China and Russia are still seen as only half-hearted partners in any effort to push forward expansive new financial penalties through the U.N. Security Council. And France and Germany are voicing skittishness about targeting Iran's gasoline imports, a strategy that is seen by the U.S. and Israel as inflicting particular pain on Tehran's leadership.
European officials stressed Monday that they are likely to seriously consider new sanctions on Tehran only at year-end, citing a December deadline -- replacing President Barack Obama's September deadline -- that has now been set to see if diplomacy with Iranian President Mahmoud Ahmadinejad works.

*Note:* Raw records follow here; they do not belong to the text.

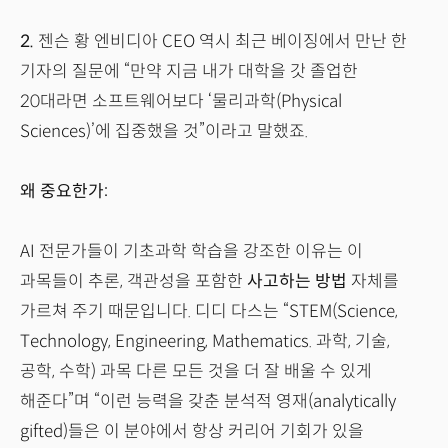
2.
젠슨 황 엔비디아 CEO 역시 최근 베이징에서 만난 한
기자의 질문에 “만약 지금 내가 대학을 갓 졸업한
20대라면 소프트웨어보다 ‘물리과학(Physical
Sciences)’에 집중했을 것”이라고 말했죠.
왜 중요한가:
AI 전문가들이 기초과학 학습을 강조한 이유는 이
과목들이 추론, 객관성을 포함한
사고하는 방법
자체를
가르쳐 주기 때문입니다. 디디 다스는 “STEM(Science,
Technology, Engineering, Mathematics. 과학, 기술,
공학, 수학) 과목 다른 모든 것을 더 잘 배울 수 있게
해준다”며 “이런 능력을 갖춘 분석적 영재(analytically
gifted)들은 이 분야에서 항상 커리어 기회가 있을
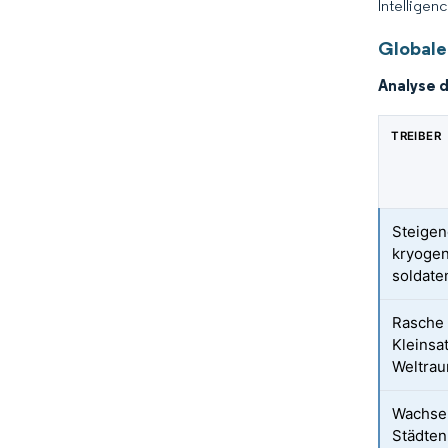
Intelligen
Globale
Analyse 
TREIBER
Steigen
kryogen
soldate
Rasche 
Kleinsat
Weltrau
Wachsen
Städten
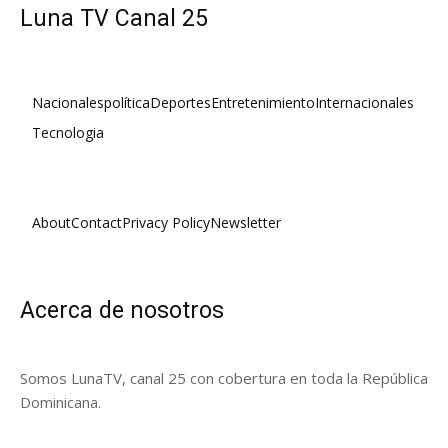
Luna TV Canal 25
Nacionales
política
Deportes
Entretenimiento
Internacionales
Tecnologia
About
Contact
Privacy Policy
Newsletter
Acerca de nosotros
Somos LunaTV, canal 25 con cobertura en toda la República
Dominicana.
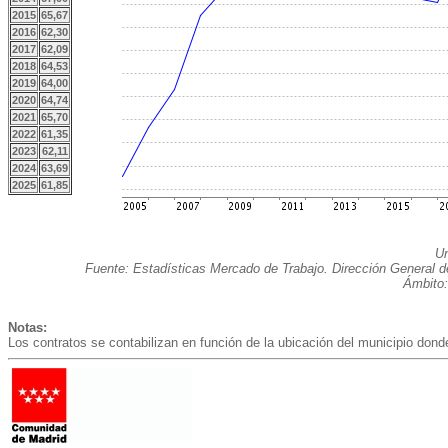
2015
65,67
2016
62,30
2017
62,09
2018
64,53
2019
64,00
2020
64,74
2021
65,70
2022
61,35
2023
62,11
2024
63,69
2025
61,85
Un
Fuente: Estadísticas Mercado de Trabajo. Dirección General 
Ámbito:
Notas:
Los contratos se contabilizan en función de la ubicación del municipio donde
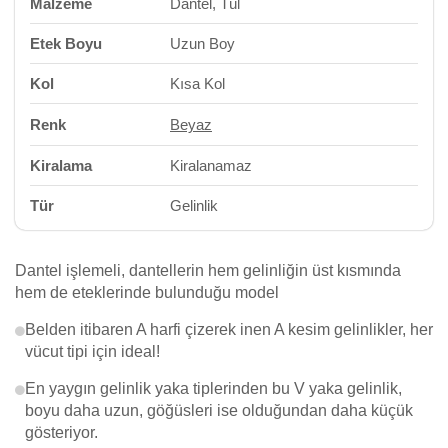
Malzeme
Dantel, Tül
Etek Boyu
Uzun Boy
Kol
Kısa Kol
Renk
Beyaz
Kiralama
Kiralanamaz
Tür
Gelinlik
Dantel işlemeli, dantellerin hem gelinliğin üst kısmında
hem de eteklerinde bulunduğu model
Belden itibaren A harfi çizerek inen A kesim gelinlikler, her
vücut tipi için ideal!
En yaygın gelinlik yaka tiplerinden bu V yaka gelinlik,
boyu daha uzun, göğüsleri ise olduğundan daha küçük
gösteriyor.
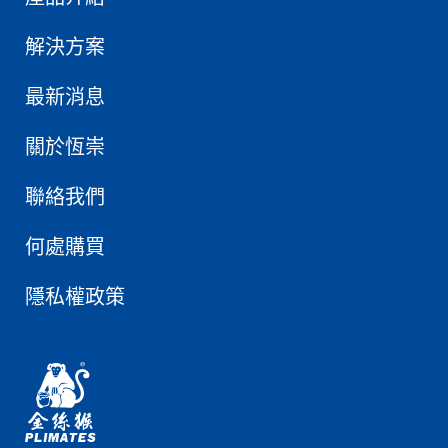
解決方案
最新消息
關於恆崇
聯絡我們
何處購買
隱私權政策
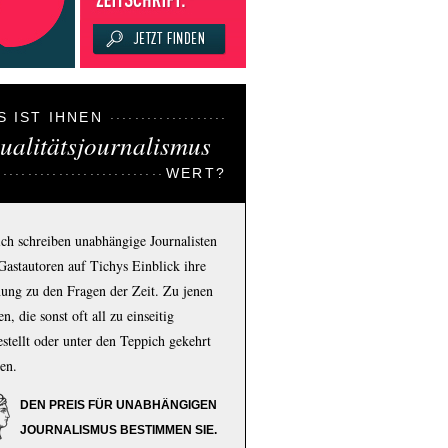
S IST IHNEN
ualitätsjournalismus
WERT?
ich schreiben unabhängige Journalisten
Gastautoren auf Tichys Einblick ihre
ung zu den Fragen der Zeit. Zu jenen
n, die sonst oft all zu einseitig
estellt oder unter den Teppich gekehrt
en.
DEN PREIS FÜR UNABHÄNGIGEN
JOURNALISMUS BESTIMMEN SIE.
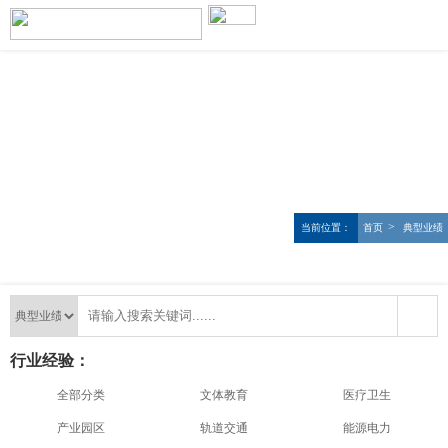
>
当前位置：
首页
典型业绩
行业经验：
全部分类
文体教育
医疗卫生
产业园区
轨道交通
能源电力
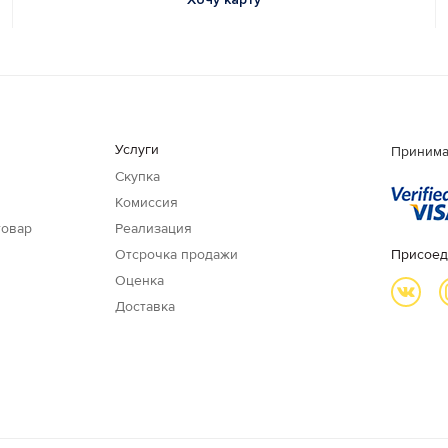
Услуги
Принима
Скупка
Комиссия
товар
Реализация
Отсрочка продажи
Присоед
Оценка
Доставка
и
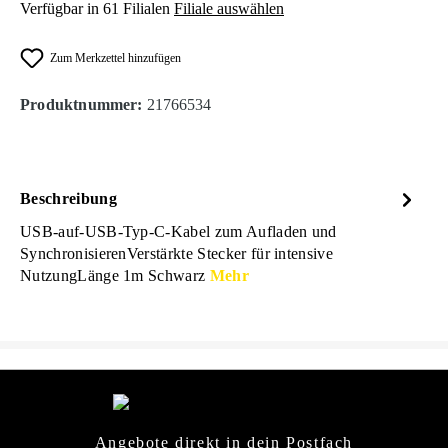
Verfügbar in 61 Filialen
Filiale auswählen
Zum Merkzettel hinzufügen
Produktnummer:
21766534
Beschreibung
USB-auf-USB-Typ-C-Kabel zum Aufladen und
SynchronisierenVerstärkte Stecker für intensive
NutzungLänge 1m Schwarz
Mehr
Angebote direkt in dein Postfach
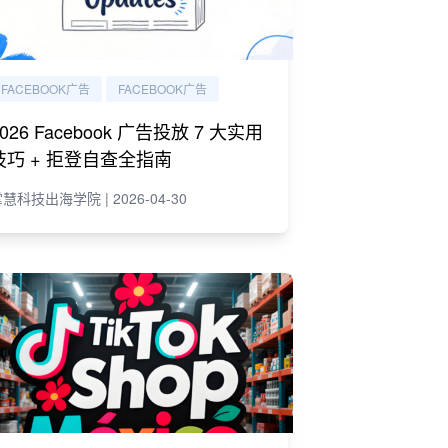
FACEBOOK广告
FACEBOOK广告
2026 Facebook 广告投放 7 大实用
技巧 + 拒登自查全指南
慧科技出海学院 | 2026-04-30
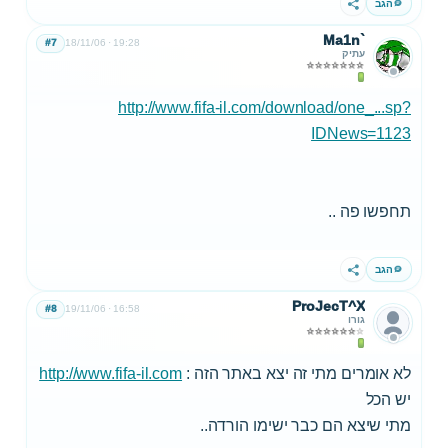
הגב
שתף
Ma1n`
#7
18/11/06
19:28
עתיק
http://www.fifa-il.com/download/one_...sp?
IDNews=1123
תחפשו פה ..
הגב
שתף
ProJecT^X
#8
19/11/06
16:58
גורו
לא אומרים מתי זה יצא באתר הזה :
http://www.fifa-il.com
יש הכל
מתי שיצא הם כבר ישימו הורדה..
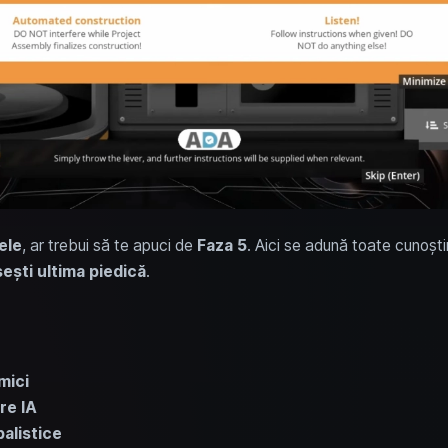
ele
, ar trebui să te apuci de
Faza 5
. Aici se adună toate cunoștin
ești ultima piedică
.
mici
re IA
alistice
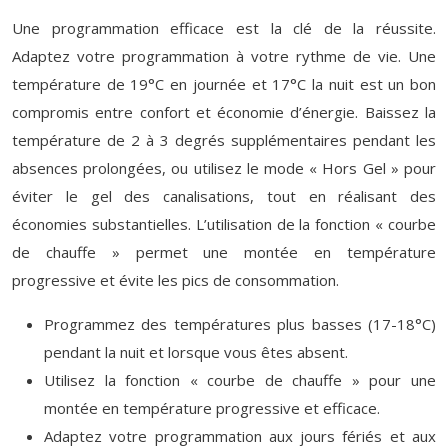
Une programmation efficace est la clé de la réussite.
Adaptez votre programmation à votre rythme de vie. Une
température de 19°C en journée et 17°C la nuit est un bon
compromis entre confort et économie d’énergie. Baissez la
température de 2 à 3 degrés supplémentaires pendant les
absences prolongées, ou utilisez le mode « Hors Gel » pour
éviter le gel des canalisations, tout en réalisant des
économies substantielles. L’utilisation de la fonction « courbe
de chauffe » permet une montée en température
progressive et évite les pics de consommation.
Programmez des températures plus basses (17-18°C)
pendant la nuit et lorsque vous êtes absent.
Utilisez la fonction « courbe de chauffe » pour une
montée en température progressive et efficace.
Adaptez votre programmation aux jours fériés et aux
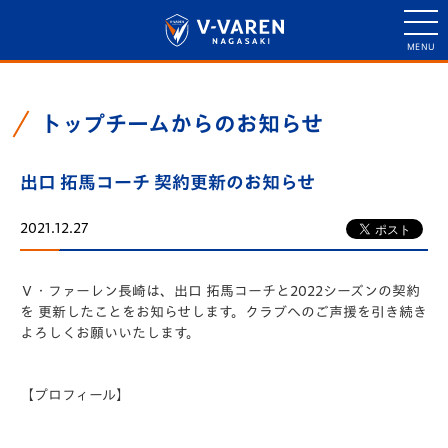
トップチームからのお知らせ
出口 拓馬コーチ 契約更新のお知らせ
2021.12.27
Ｖ・ファーレン長崎は、出口 拓馬コーチと2022シーズンの契約
を 更新したことをお知らせします。クラブへのご声援を引き続き
よろしくお願いいたします。
【プロフィール】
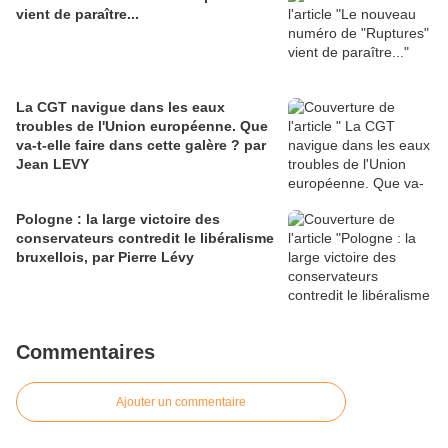
vient de paraître...
La CGT navigue dans les eaux
troubles de l'Union européenne. Que
va-t-elle faire dans cette galère ? par
Jean LEVY
Pologne : la large victoire des
conservateurs contredit le libéralisme
bruxellois, par Pierre Lévy
Commentaires
Ajouter un commentaire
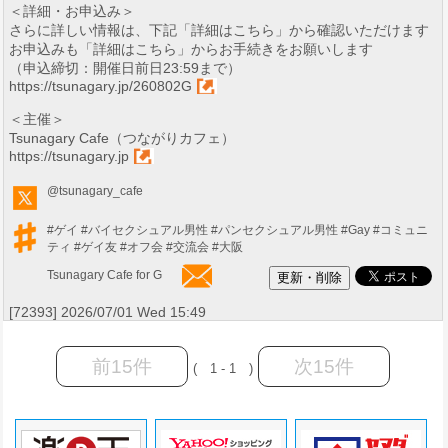
＜詳細・お申込み＞
さらに詳しい情報は、下記「詳細はこちら」から確認いただけます
お申込みも「詳細はこちら」からお手続きをお願いします
（申込締切：開催日前日23:59まで）
https://tsunagary.jp/260802G
＜主催＞
Tsunagary Cafe（つながりカフェ）
https://tsunagary.jp
@tsunagary_cafe
#ゲイ
#バイセクシュアル男性
#パンセクシュアル男性
#Gay
#コミュニ
ティ
#ゲイ友
#オフ会
#交流会
#大阪
Tsunagary Cafe for G
[72393] 2026/07/01 Wed 15:49
前15件
次15件
( 1 - 1 )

The Treasury has pursued dozens of unilateral sanctions against Iranian banks, government officials and defense companies in recent years in an attempt to pressure Tehran. The U.S. has widened its campaign in recent months by targeting Iranian shipping, insurance and trading firms that play a broader role in Iran's economy.
U.S. officials said they have improved their ability to target key Iranian industries, because of intelligence that has been gathered on the Iranian economy in recent years. Even as Mr. Obama has promoted engagement with Tehran, Treasury officials have continued traveling through the Middle East and Asia to warn foreign governments about dealings with Tehran.
The Treasury and its point man on Iran sanctions, Undersecretary Stuart Levey, have sought to use U.S. sanctions to pressure European and Asian firms to curb their own dealings with Iran. Washington could potentially ban foreign firms from conducting business inside the U.S. if they are in violation of Treasury restrictions on commerce with Iran.
Congress is considering legislation that would target any foreign firms aiding Iran's oil and gas sector. U.S. lawmakers said the bill could be passed into law by year-end, though the White House would have flexibility over how to implement it.